#### THE RECORDS
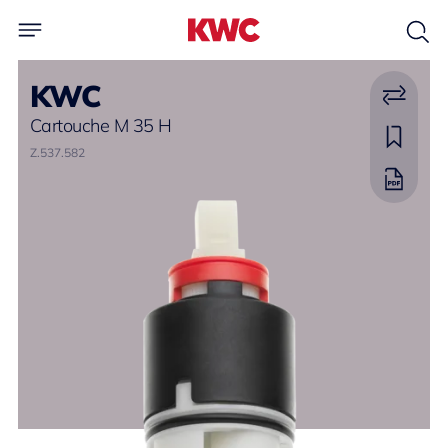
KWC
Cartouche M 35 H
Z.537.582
########
#### THE RECORDS
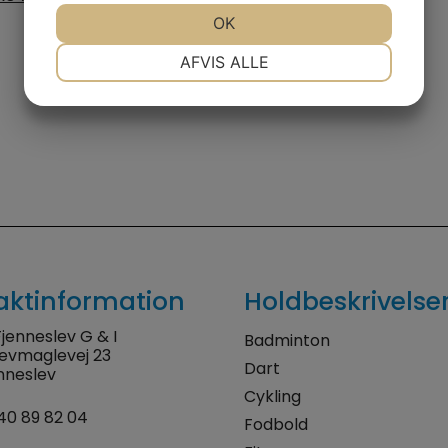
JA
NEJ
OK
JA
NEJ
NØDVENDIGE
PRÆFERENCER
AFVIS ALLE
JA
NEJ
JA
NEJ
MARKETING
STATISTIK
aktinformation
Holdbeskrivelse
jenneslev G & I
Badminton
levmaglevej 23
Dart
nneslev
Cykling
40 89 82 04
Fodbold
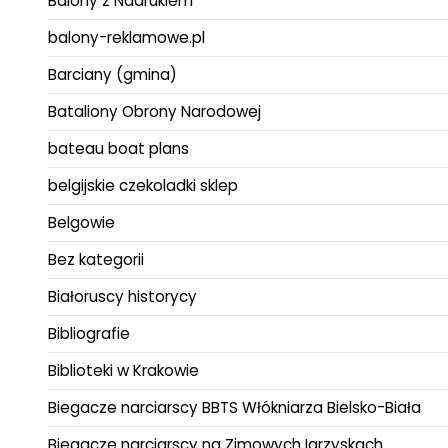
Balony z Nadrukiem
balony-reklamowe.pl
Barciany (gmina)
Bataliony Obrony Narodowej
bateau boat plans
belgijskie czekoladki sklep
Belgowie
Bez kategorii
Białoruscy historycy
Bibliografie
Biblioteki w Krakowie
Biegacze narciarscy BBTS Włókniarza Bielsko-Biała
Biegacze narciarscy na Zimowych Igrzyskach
########
#### THE RECORDS
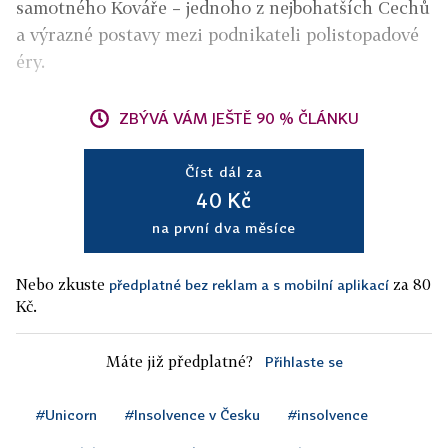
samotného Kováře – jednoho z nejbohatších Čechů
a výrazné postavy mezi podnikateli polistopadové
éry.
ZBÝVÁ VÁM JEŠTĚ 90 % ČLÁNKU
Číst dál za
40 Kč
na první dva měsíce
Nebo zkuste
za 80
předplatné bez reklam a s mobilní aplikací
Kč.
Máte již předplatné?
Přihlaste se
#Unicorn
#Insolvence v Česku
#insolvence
########
- [EXERCISE DESCRIPTION] For the lines above, output exactly those from the line containing "Barciany (gmina)" through the line containing "Biegacze narciarscy na Zimowych Igrzyskach", and skip the others.

- [SOLUTION BELOW]
Barciany (gmina)
Bataliony Obrony Narodowej
bateau boat plans
belgijskie czekoladki sklep
Belgowie
Bez kategorii
Białoruscy historycy
Bibliografie
Biblioteki w Krakowie
Biegacze narciarscy BBTS Włókniarza Bielsko-Biała
Biegacze narciarscy na Zimowych Igrzyskach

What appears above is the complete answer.